=== ABOUT THIS EXERCISE ===
Could the lines from the start of the data through the line with "(Puntius, Setipinna en" be set down exactly, with no pictures among them?

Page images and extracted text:
----------------------------------------

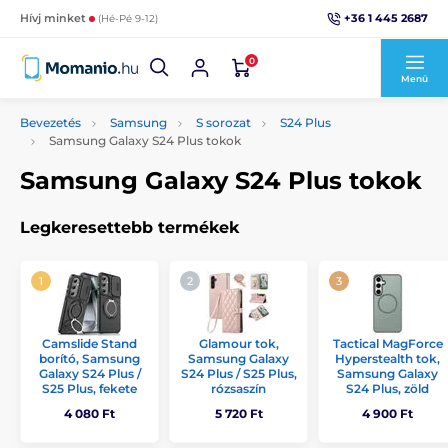
+36 1 445 2687
Hívj minket
(Hé-Pé 9-12)
0
Menü
Bevezetés
Samsung
S sorozat
S24 Plus
Samsung Galaxy S24 Plus tokok
Samsung Galaxy S24 Plus tokok
Legkeresettebb termékek
Camslide Stand
Glamour tok,
Tactical MagForce
borító, Samsung
Samsung Galaxy
Hyperstealth tok,
Galaxy S24 Plus /
S24 Plus / S25 Plus,
Samsung Galaxy
S25 Plus, fekete
rózsaszín
S24 Plus, zöld
4 080 Ft
5 720 Ft
4 900 Ft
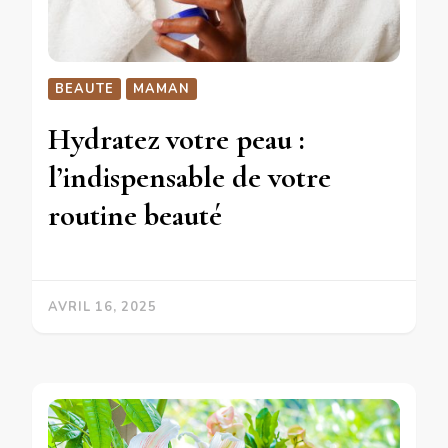
BEAUTE
MAMAN
Hydratez votre peau :
l’indispensable de votre
routine beauté
AVRIL 16, 2025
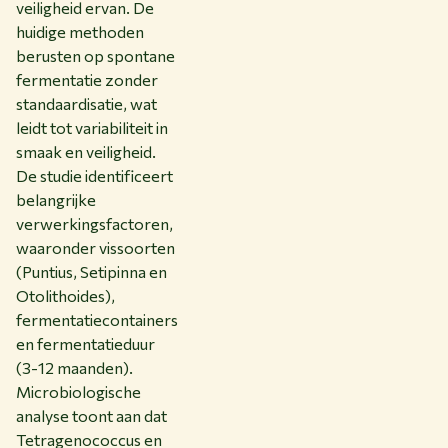
veiligheid ervan. De
huidige methoden
berusten op spontane
fermentatie zonder
standaardisatie, wat
leidt tot variabiliteit in
smaak en veiligheid.
De studie identificeert
belangrijke
verwerkingsfactoren,
waaronder vissoorten
(Puntius, Setipinna en
Otolithoides),
fermentatiecontainers
en fermentatieduur
(3-12 maanden).
Microbiologische
analyse toont aan dat
Tetragenococcus en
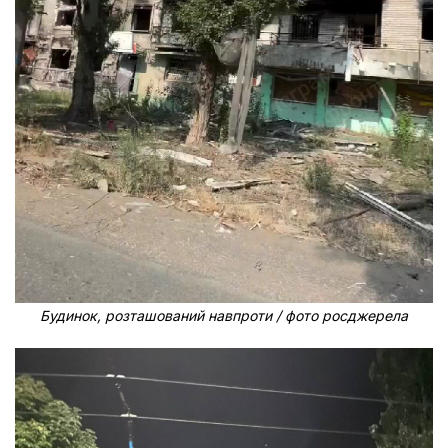
Будинок, розташований навпроти / фото росджерела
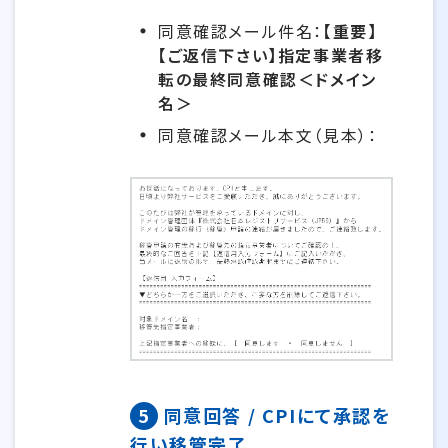
同意確認メール件名：
【重要】
【ご返信下さい】指定事業者移
転の最終同意確認＜ドメイン
名＞
同意確認メール本文（見本）：
5
同意回答 / CPIにて承認を
行い移管完了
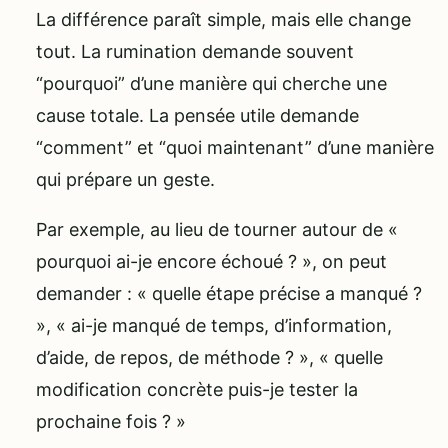
La différence paraît simple, mais elle change
tout. La rumination demande souvent
“pourquoi” d’une manière qui cherche une
cause totale. La pensée utile demande
“comment” et “quoi maintenant” d’une manière
qui prépare un geste.
Par exemple, au lieu de tourner autour de «
pourquoi ai-je encore échoué ? », on peut
demander : « quelle étape précise a manqué ?
», « ai-je manqué de temps, d’information,
d’aide, de repos, de méthode ? », « quelle
modification concrète puis-je tester la
prochaine fois ? »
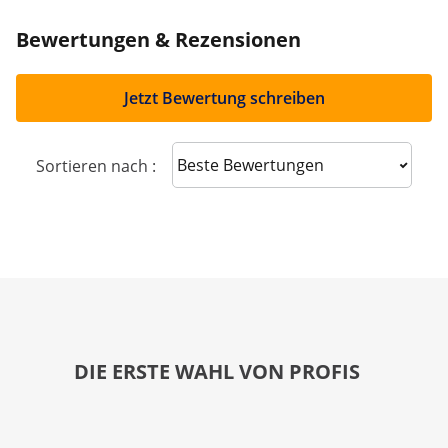
Bewertungen & Rezensionen
Jetzt Bewertung schreiben
Sort reviews
Sortieren nach :
DIE ERSTE WAHL VON PROFIS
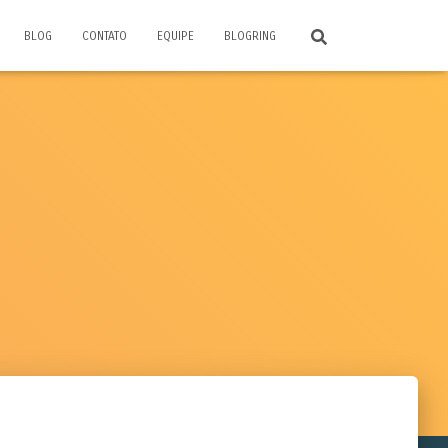
BLOG
CONTATO
EQUIPE
BLOGRING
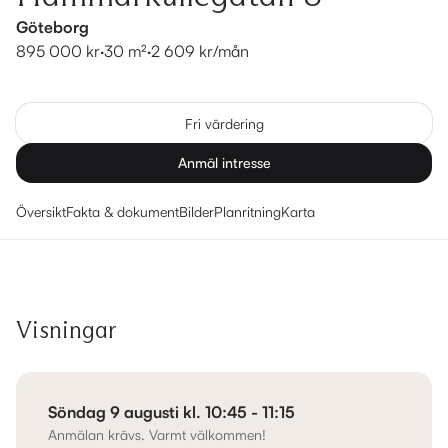
Göteborg
895 000 kr
·
30 m²
·
2 609 kr/mån
Fri värdering
Anmäl intresse
Översikt
Fakta & dokument
Bilder
Planritning
Karta
Visningar
Söndag 9 augusti kl. 10:45 - 11:15
Anmälan krävs. Varmt välkommen!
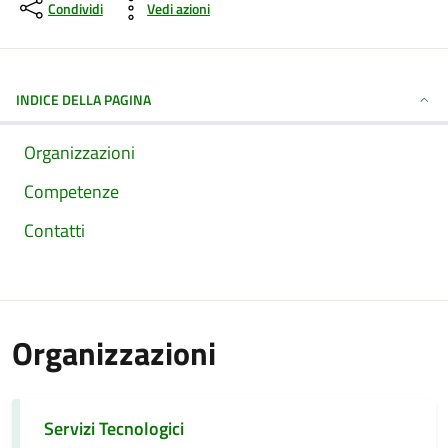
Condividi
Vedi azioni
INDICE DELLA PAGINA
Organizzazioni
Competenze
Contatti
Organizzazioni
Servizi Tecnologici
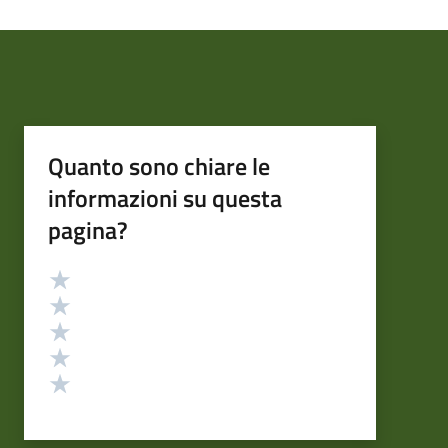
Quanto sono chiare le
informazioni su questa
pagina?
Valutazione
Valuta 5 stelle su 5
Valuta 4 stelle su 5
Valuta 3 stelle su 5
Valuta 2 stelle su 5
Valuta 1 stelle su 5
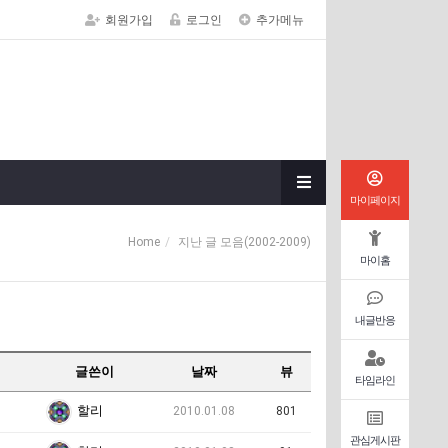
회원가입
로그인
추가메뉴
마이페이지
Home
지난 글 모음(2002-2009)
마이홈
내글반응
글쓴이
날짜
뷰
타임라인
할리
2010.01.08
801
관심게시판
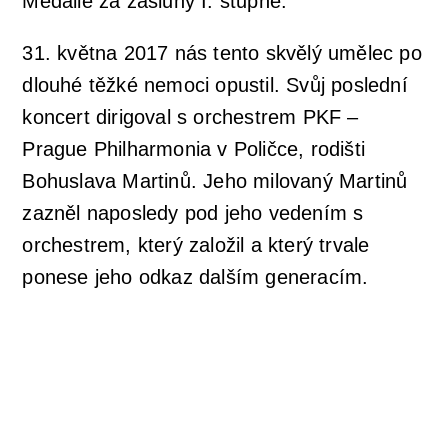
Medaile za zásluhy I. stupně.
31. května 2017 nás tento skvělý umělec po
dlouhé těžké nemoci opustil. Svůj poslední
koncert dirigoval s orchestrem PKF –
Prague Philharmonia v Poličce, rodišti
Bohuslava Martinů. Jeho milovaný Martinů
zazněl naposledy pod jeho vedením s
orchestrem, který založil a který trvale
ponese jeho odkaz dalším generacím.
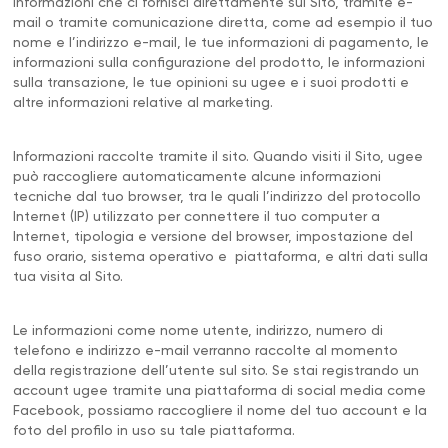
informazioni che ci fornisci direttamente sul Sito, tramite e-
mail o tramite comunicazione diretta, come ad esempio il tuo
nome e l’indirizzo e-mail, le tue informazioni di pagamento, le
informazioni sulla configurazione del prodotto, le informazioni
sulla transazione, le tue opinioni su ugee e i suoi prodotti e
altre informazioni relative al marketing.
Informazioni raccolte tramite il sito. Quando visiti il Sito, ugee
può raccogliere automaticamente alcune informazioni
tecniche dal tuo browser, tra le quali l’indirizzo del protocollo
Internet (IP) utilizzato per connettere il tuo computer a
Internet, tipologia e versione del browser, impostazione del
fuso orario, sistema operativo e piattaforma, e altri dati sulla
tua visita al Sito.
Le informazioni come nome utente, indirizzo, numero di
telefono e indirizzo e-mail verranno raccolte al momento
della registrazione dell’utente sul sito. Se stai registrando un
account ugee tramite una piattaforma di social media come
Facebook, possiamo raccogliere il nome del tuo account e la
foto del profilo in uso su tale piattaforma.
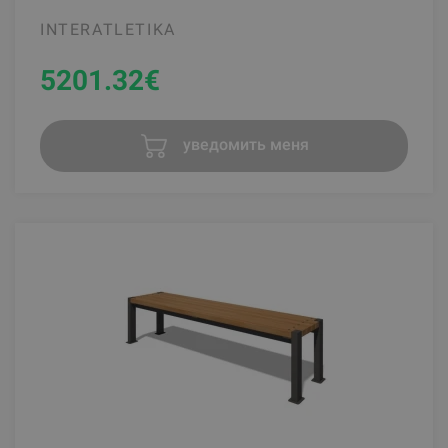
INTERATLETIKA
5201.32
€
уведомить меня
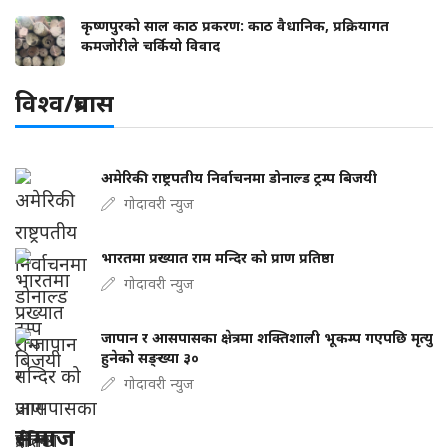
कृष्णपुरको साल काठ प्रकरण: काठ वैधानिक, प्रक्रियागत
कमजोरीले चर्कियो विवाद
विश्व/प्रबास
अमेरिकी राष्ट्रपतीय निर्वाचनमा डोनाल्ड ट्रम्प बिजयी
गोदावरी न्युज
भारतमा प्रख्यात राम मन्दिर को प्राण प्रतिष्ठा
गोदावरी न्युज
जापान र आसपासका क्षेत्रमा शक्तिशाली भूकम्प गएपछि मृत्यु
हुनेको सङ्ख्या ३०
गोदावरी न्युज
समाज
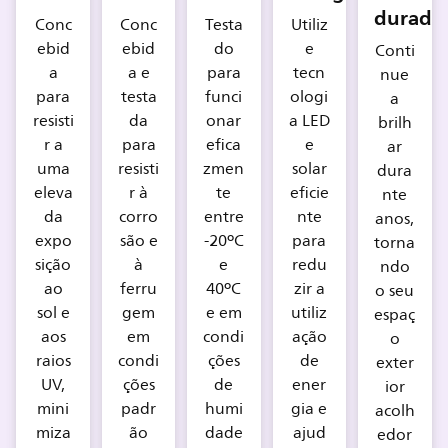
durado
Conc
Conc
Testa
Utiliz
ebid
ebid
do
e
Conti
a
a e
para
tecn
nue
para
testa
funci
ologi
a
resisti
da
onar
a LED
brilh
r a
para
efica
e
ar
uma
resisti
zmen
solar
dura
eleva
r à
te
eficie
nte
da
corro
entre
nte
anos,
expo
são e
-20ºC
para
torna
sição
à
e
redu
ndo
ao
ferru
40ºC
zir a
o seu
sol e
gem
e em
utiliz
espaç
aos
em
condi
ação
o
raios
condi
ções
de
exter
UV,
ções
de
ener
ior
mini
padr
humi
gia e
acolh
miza
ão
dade
ajud
edor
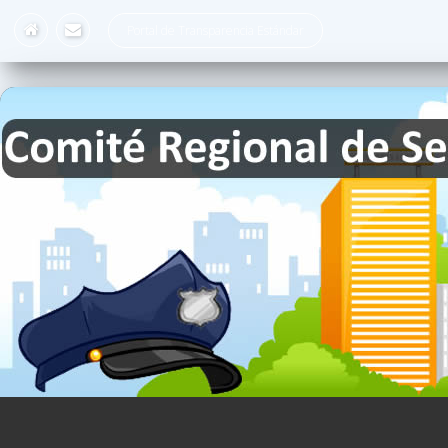
Portal de Transparencia Estándar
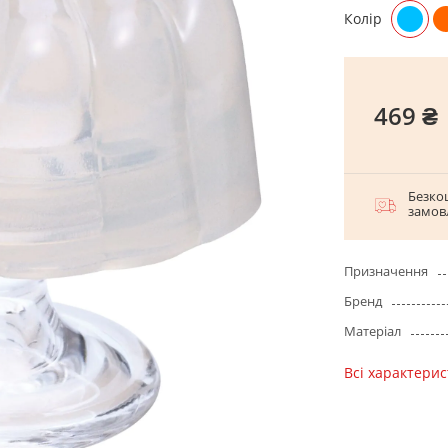
Колір
469 ₴
Безко
замов
Призначення
Бренд
Матеріал
Всі характери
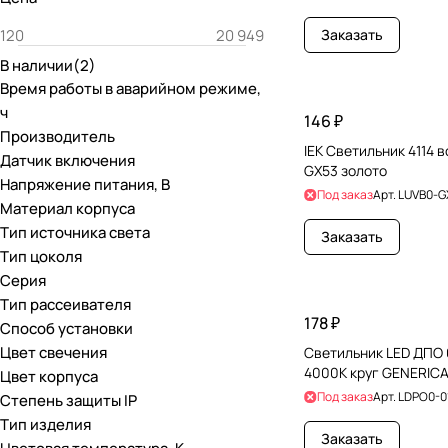
Заказать
В наличии
(
2
)
Время работы в аварийном режиме,
ч
146 ₽
Производитель
IEK Светильник 4114 в
Датчик включения
GX53 золото
Напряжение питания, В
Под заказ
Арт.
LUVB0-G
Материал корпуса
Тип источника света
Заказать
Тип цоколя
Серия
Тип рассеивателя
178 ₽
Способ установки
Цвет свечения
Светильник LED ДПО 0
4000К круг GENERIC
Цвет корпуса
Под заказ
Арт.
LDPO0-0
Степень защиты IP
Тип изделия
Заказать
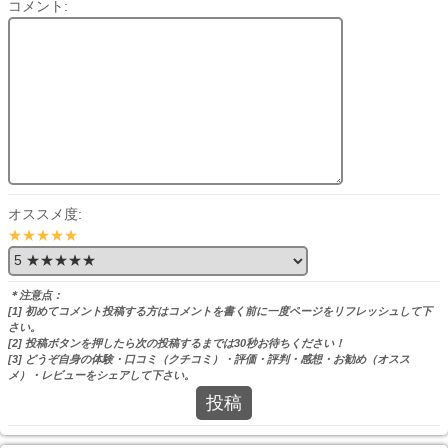
コメント:
オススメ度:
★★★★★
＊注意点：
[1] 初めてコメント投稿する方はコメントを書く前に一度ページをリフレッシュして下
さい。
[2] 投稿ボタンを押したら次の投稿するまでは30秒お待ちください！
[3] どうぞ自身の体験・口コミ（クチコミ）・評価・評判・感想・お勧め（オスス
メ）・レビューをシェアして下さい。
投稿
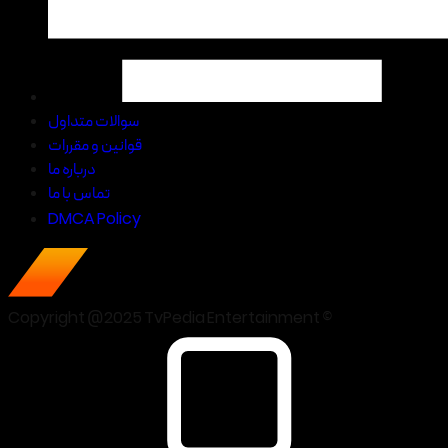
سوالات متداول
قوانین و مقررات
درباره ما
تماس با ما
DMCA Policy
Copyright @2025 TvPedia Entertainment ©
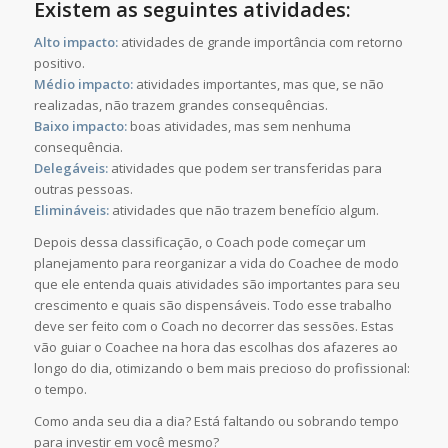
Existem as seguintes atividades:
Alto impacto:
atividades de grande importância com retorno
positivo.
Médio impacto:
atividades importantes, mas que, se não
realizadas, não trazem grandes consequências.
Baixo impacto:
boas atividades, mas sem nenhuma
consequência.
Delegáveis:
atividades que podem ser transferidas para
outras pessoas.
Elimináveis:
atividades que não trazem benefício algum.
Depois dessa classificação, o Coach pode começar um
planejamento para reorganizar a vida do Coachee de modo
que ele entenda quais atividades são importantes para seu
crescimento e quais são dispensáveis. Todo esse trabalho
deve ser feito com o Coach no decorrer das sessões. Estas
vão guiar o Coachee na hora das escolhas dos afazeres ao
longo do dia, otimizando o bem mais precioso do profissional:
o tempo.
Como anda seu dia a dia? Está faltando ou sobrando tempo
para investir em você mesmo?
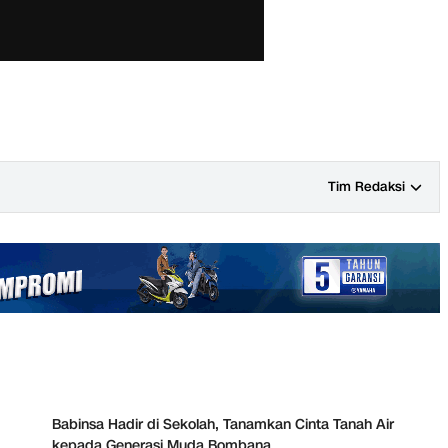
Tim Redaksi
Babinsa Hadir di Sekolah, Tanamkan Cinta Tanah Air
kepada Generasi Muda Bombana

----------------------------------------

=== COMPLETED EXERCISE ===
+36 1 445 2687
Hívj minket
(Hé-Pé 9-12)
0
Menü
Bevezetés
Samsung
S sorozat
S24 Plus
Samsung Galaxy S24 Plus tokok
Samsung Galaxy S24 Plus tokok
Legkeresettebb termékek
Camslide Stand
Glamour tok,
Tactical MagForce
borító, Samsung
Samsung Galaxy
Hyperstealth tok,
Galaxy S24 Plus /
S24 Plus / S25 Plus,
Samsung Galaxy
S25 Plus, fekete
rózsaszín
S24 Plus, zöld
4 080 Ft
5 720 Ft
4 900 Ft
BEAUTE
MAMAN
Hydratez votre peau :
l’indispensable de votre
routine beauté
AVRIL 16, 2025
veiligheid ervan. De
huidige methoden
berusten op spontane
fermentatie zonder
standaardisatie, wat
leidt tot variabiliteit in
smaak en veiligheid.
De studie identificeert
belangrijke
verwerkingsfactoren,
waaronder vissoorten
(Puntius, Setipinna en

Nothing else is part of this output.